The company's research division said its goal is to make software by 2021 that can complete exactly the same math test that hopeful teenagers take when applying to Tokyo University, or "Todai," known for its grueling entrance requirements. The project will need to process text and formulas meant for human eyes, extract the math problems and convert them into a form meant for computers, and then solve the problems at the level of Japan's top high school students.

"Each of these steps still poses major theoretical and practical problems, and for each one, the solution will involve an appropriate combination of various technologies," Fujitsu said in a statement.

Sample questions from previous tests posted online show world problems that must be solved in consecutive stages, geometry problems that refer to drawn diagrams, and problems that require the application of specific equations memorized by test takers.
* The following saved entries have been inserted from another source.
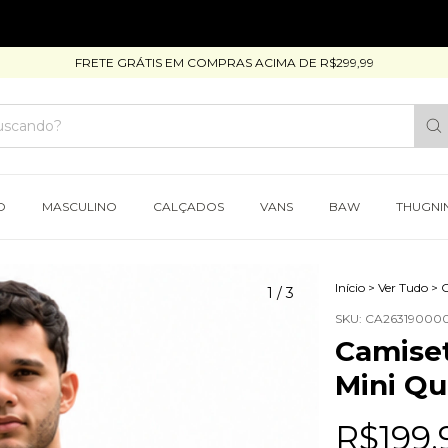
FRETE GRÁTIS EM COMPRAS ACIMA DE R$299,99
O
MASCULINO
CALÇADOS
VANS
BAW
THUGNI
Início
>
Ver Tudo
>
C
1
/
3
SKU:
CA263190000
Camiset
Mini Qu
R$199,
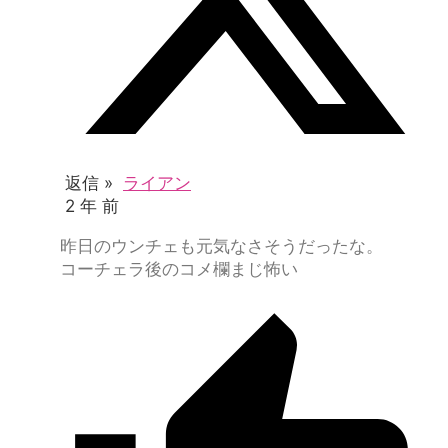
返信 »
ライアン
2 年 前
昨日のウンチェも元気なさそうだったな。
コーチェラ後のコメ欄まじ怖い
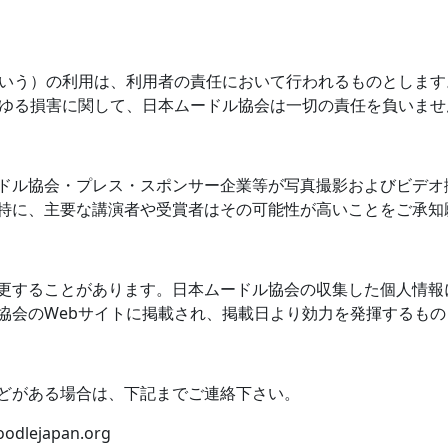
いう）の利用は、利用者の責任において行われるものとします
ゆる損害に関して、日本ムードル協会は一切の責任を負いませ
ドル協会・プレス・スポンサー企業等が写真撮影およびビデオ
特に、主要な講演者や受賞者はその可能性が高いことをご承知
更することがあります。日本ムードル協会の収集した個人情報
協会の
Web
サイトに掲載され、掲載日より効力を発揮するもの
どがある場合は、下記までご連絡下さい。
odlejapan.org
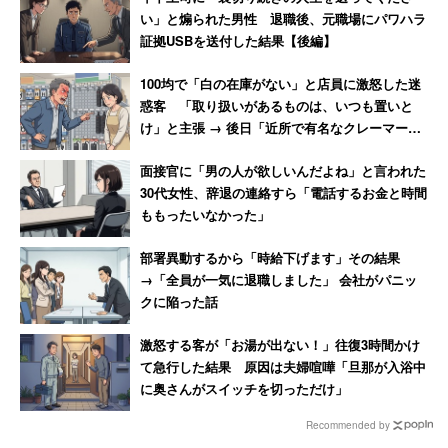
い」と煽られた男性 退職後、元職場にパワハラ
証拠USBを送付した結果【後編】
それなら勉強に苦手意識が強い子どもには、学習系動画が
お勧めできないかというと、そうではありません。特に今
100均で「白の在庫がない」と店員に激怒した迷
惑客 「取り扱いがあるものは、いつも置いと
はYouTubeに面白くて良質なものがたくさんあります。例
け」と主張 → 後日「近所で有名なクレーマー」
えば、ボカロ好きな子どもなら、Vocaloid初音ミクが唄う
と判明
「ボカロで覚える中学理科」「ボカロで覚える中学英単
面接官に「男の人が欲しいんだよね」と言われた
30代女性、辞退の連絡すら「電話するお金と時間
語/数学」などがあります。
ももったいなかった」
「鬼滅の刃」や「呪術廻戦」といったアニメが好きな子ど
部署異動するから「時給下げます」その結果
もには、セリフを英語で覚える動画が良いかもしれませ
→「全員が一気に退職しました」 会社がパニッ
クに陥った話
ん。特に語学系は動画で勉強するとネイティブの発音が聴
けるので、リスニングやスピーキングの対策にもつながり
激怒する客が「お湯が出ない！」往復3時間かけ
ます。
て急行した結果 原因は夫婦喧嘩「旦那が入浴中
に奥さんがスイッチを切っただけ」
また発達障害の子どもには、視覚優位の場合は動きが活発
Recommended by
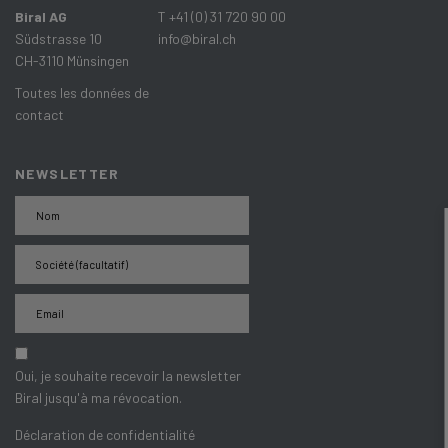
Biral AG
T +41 (0) 31 720 90 00
Südstrasse 10
info@biral.ch
CH-3110 Münsingen
Toutes les données de
contact
NEWSLETTER
Oui, je souhaite recevoir la newsletter
Biral jusqu'à ma révocation.
Déclaration de confidentialité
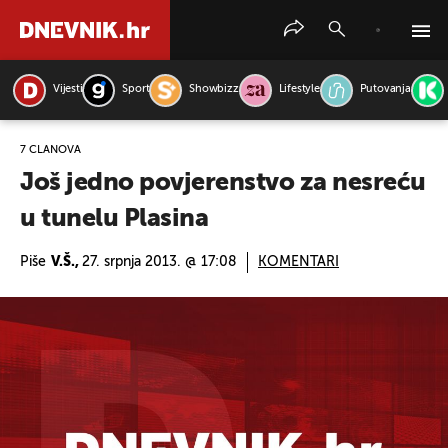
Vijesti
Sport
Showbizz
Lifestyle
Putovanja
PRETRAŽITE VIJESTI
7 ČLANOVA
Još jedno povjerenstvo za nesreću
u tunelu Plasina
Piše
V.Š.,
27. srpnja 2013. @ 17:08
KOMENTARI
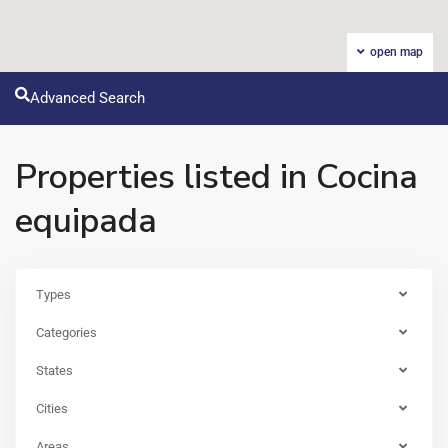
open map
Advanced Search
Properties listed in Cocina
equipada
Types
Categories
CASA
States
DE
CAMPO
,
Cities
Casa
Areas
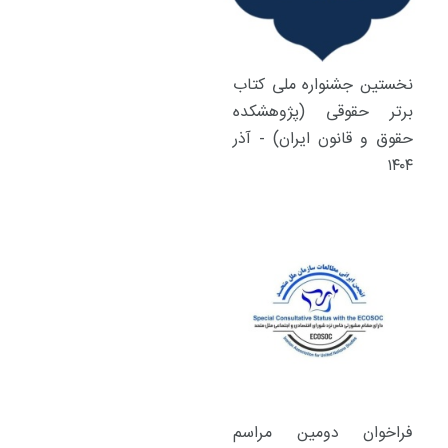
نخستین جشنواره ملی کتاب
برتر حقوقی (پژوهشکده
حقوق و قانون ایران) - آذر
۱۴۰۴
فراخوان دومین مراسم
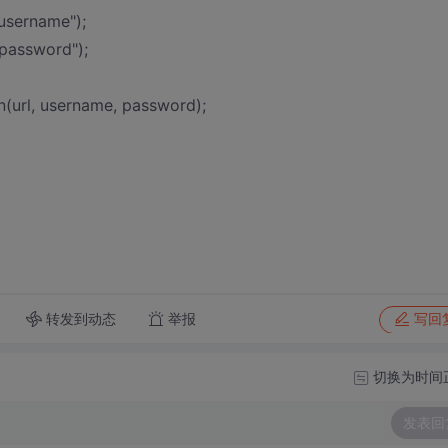
username");
.password");
(url, username, password);
转发到动态
举报
写回
切换为时间
发表回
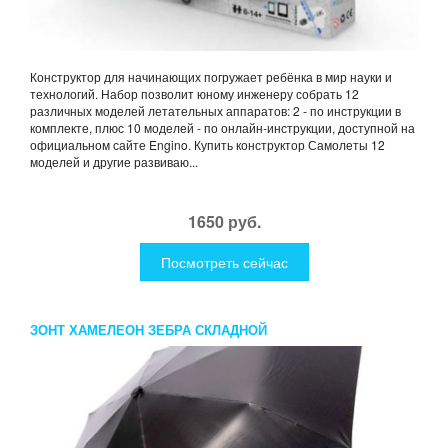
Конструктор для начинающих погружает ребёнка в мир науки и
технологий. Набор позволит юному инженеру собрать 12
различных моделей летательных аппаратов: 2 - по инструкции в
комплекте, плюс 10 моделей - по онлайн-инструкции, доступной на
официальном сайте Engino. Купить конструктор Самолеты 12
моделей и другие развиваю...
1650 руб.
Посмотреть сейчас
ЗОНТ ХАМЕЛЕОН ЗЕБРА СКЛАДНОЙ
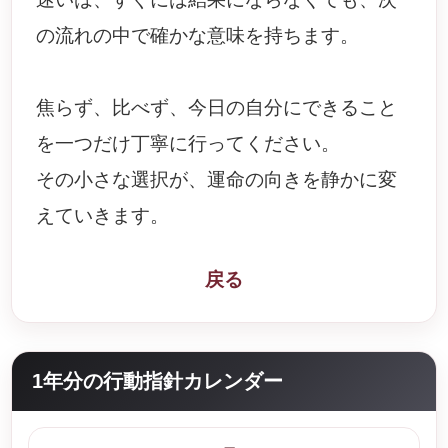
の流れの中で確かな意味を持ちます。
焦らず、比べず、今日の自分にできること
を一つだけ丁寧に行ってください。
その小さな選択が、運命の向きを静かに変
えていきます。
戻る
1年分の行動指針カレンダー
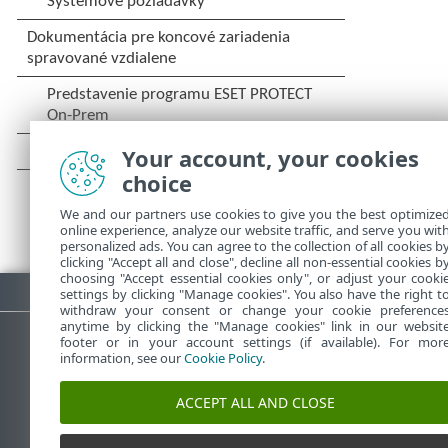
Your account, your cookies
choice
We and our partners use cookies to give you the best optimize
online experience, analyze our website traffic, and serve you wit
personalized ads. You can agree to the collection of all cookies b
clicking "Accept all and close", decline all non-essential cookies b
choosing "Accept essential cookies only", or adjust your cooki
Stiahnuť PDF
settings by clicking "Manage cookies". You also have the right t
withdraw your consent or change your cookie preference
anytime by clicking the "Manage cookies" link in our websit
footer or in your account settings (if available). For mor
information, see our
Cookie Policy
.
Databáza znalostí ESET
ESET 
ACCEPT ALL AND CLOSE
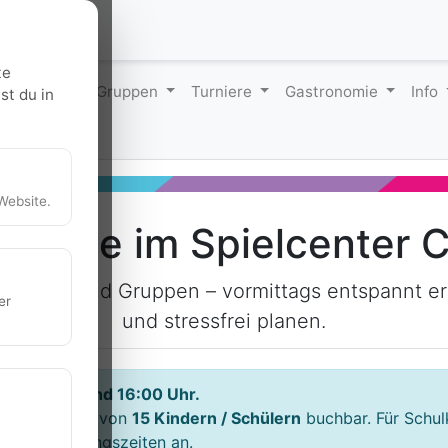
te
Angebote
Gruppen
Turniere
Gastronomie
Info
st du in
Website.
pakete im Spielcenter 
en, Horte und Gruppen – vormittags entspannt 
er
und stressfrei planen.
hen 08:00 und 16:00 Uhr.
Gruppengröße von
15 Kindern / Schülern
buchbar. Für Schul
nderte Öffnungszeiten an.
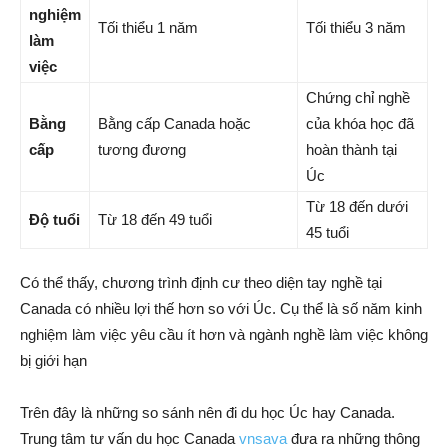
nghiệm
Tối thiểu 1 năm
Tối thiểu 3 năm
làm
việc
Chứng chỉ nghề
Bằng
Bằng cấp Canada hoặc
của khóa học đã
cấp
tương đương
hoàn thành tại
Úc
Từ 18 đến dưới
Độ tuổi
Từ 18 đến 49 tuổi
45 tuổi
Có thể thấy, chương trình định cư theo diện tay nghề tại
Canada có nhiều lợi thế hơn so với Úc. Cụ thể là số năm kinh
nghiệm làm việc yêu cầu ít hơn và ngành nghề làm việc không
bị giới hạn
Trên đây là những so sánh nên đi du học Úc hay Canada.
Trung tâm tư vấn du học Canada
vnsava
đưa ra những thông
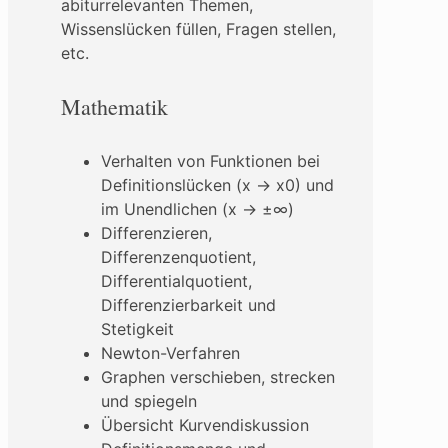
abiturrelevanten Themen,
Wissenslücken füllen, Fragen stellen,
etc.
Mathematik
Verhalten von Funktionen bei
Definitionslücken (x → x0) und
im Unendlichen (x → ±∞)
Differenzieren,
Differenzenquotient,
Differentialquotient,
Differenzierbarkeit und
Stetigkeit
Newton-Verfahren
Graphen verschieben, strecken
und spiegeln
Übersicht Kurvendiskussion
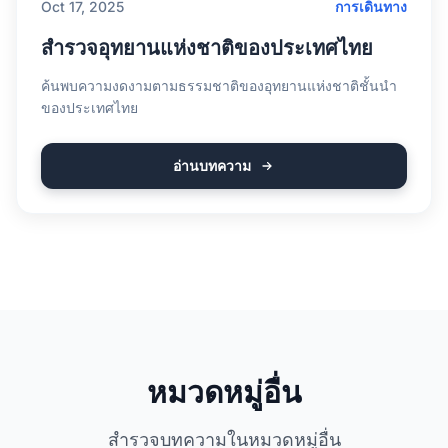
Oct 17, 2025
การเดินทาง
สำรวจอุทยานแห่งชาติของประเทศไทย
ค้นพบความงดงามตามธรรมชาติของอุทยานแห่งชาติชั้นนำ
ของประเทศไทย
อ่านบทความ
หมวดหมู่อื่น
สำรวจบทความในหมวดหมู่อื่น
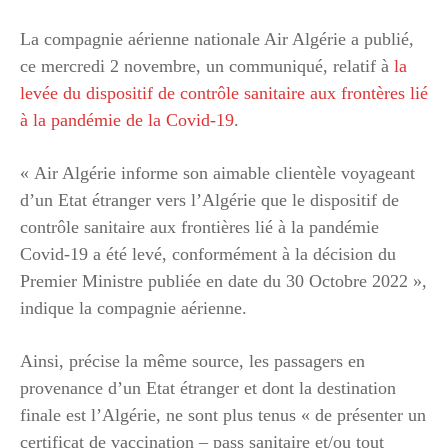
La compagnie aérienne nationale Air Algérie a publié,
ce mercredi 2 novembre, un communiqué, relatif à
la
levée du dispositif de contrôle sanitaire aux frontères lié
à la pandémie de la Covid-19
.
« Air Algérie informe son aimable clientèle voyageant
d’un Etat étranger vers l’Algérie que le dispositif de
contrôle sanitaire aux frontières lié à la pandémie
Covid-19 a été levé, conformément à la décision du
Premier Ministre publiée en date du 30 Octobre 2022 »,
indique la compagnie aérienne.
Ainsi, précise la même source, les passagers en
provenance d’un Etat étranger et dont la destination
finale est l’Algérie, ne sont plus tenus « de présenter un
certificat de vaccination – pass sanitaire et/ou tout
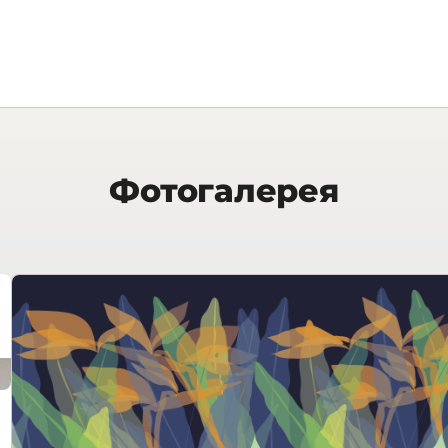
Фотогалерея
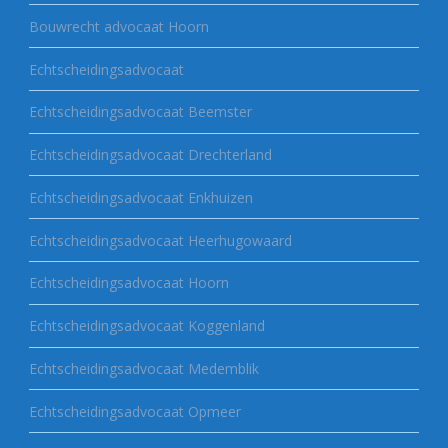
Bouwrecht advocaat Hoorn
Echtscheidingsadvocaat
Echtscheidingsadvocaat Beemster
Echtscheidingsadvocaat Drechterland
Echtscheidingsadvocaat Enkhuizen
Echtscheidingsadvocaat Heerhugowaard
Echtscheidingsadvocaat Hoorn
Echtscheidingsadvocaat Koggenland
Echtscheidingsadvocaat Medemblik
Echtscheidingsadvocaat Opmeer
Currently, only about half of the problems on some such tests can be solved by computers alone, even using advanced algorithms, the company said. The exam problems will also have to be solved quickly and without mistakes.

A software robot that could pass university entrance tests would strike a major emotional chord in the country, where the tests are a major part of society. Most students attend cram schools for years to prepare for the tests, in addition to their normal schools, and often become full time cram-school students if they fail to get into the university of their choice. Sample problems are published in national newspapers each year, and TV stations cover the posting of results outside the buildings of top universities.

Fujitsu said it hopes to use technology developed in the project to create intelligent systems that are capable of performing advanced analysis on themselves, for self-optimization and similar tasks.

The electronics conglomerate will oversee the math portion of a larger project announced last year that aims to pass all subjects of the entrance exams at the university, called "Can a robot enter Todai?" The project is being run by the National Institute of Informatics, a publicly funded software research foundation.

Its stated goal is to create software capable of achieving a strong score on the tests by 2016, then get marks high enough to win entrance by 2021. It was founded as a way to unify the increasingly diverse areas of study in artificial intelligence.

Any robots that do wish to take the entrance exams should be careful, as calculators and other electronics are forbidden by the university.